What the exercise asks – Transcribe all data verbatim. Skip the pictures.

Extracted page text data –
>>

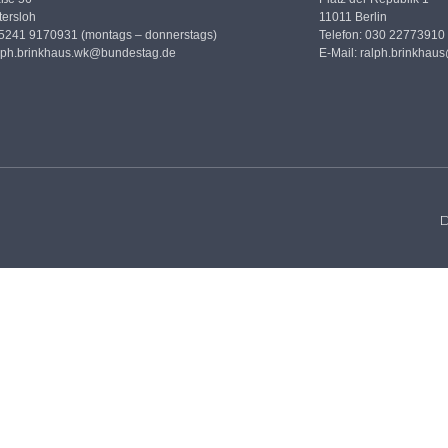
ersloh
11011 Berlin
05241 9170931 (montags – donnerstags)
Telefon: 030 22773910
lph.brinkhaus.wk@bundestag.de
E-Mail:
ralph.brinkhau
D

<<

Output for this task –
ersloh
11011 Berlin
05241 9170931 (montags – donnerstags)
Telefon: 030 22773910
lph.brinkhaus.wk@bundestag.de
E-Mail:
ralph.brinkhau
D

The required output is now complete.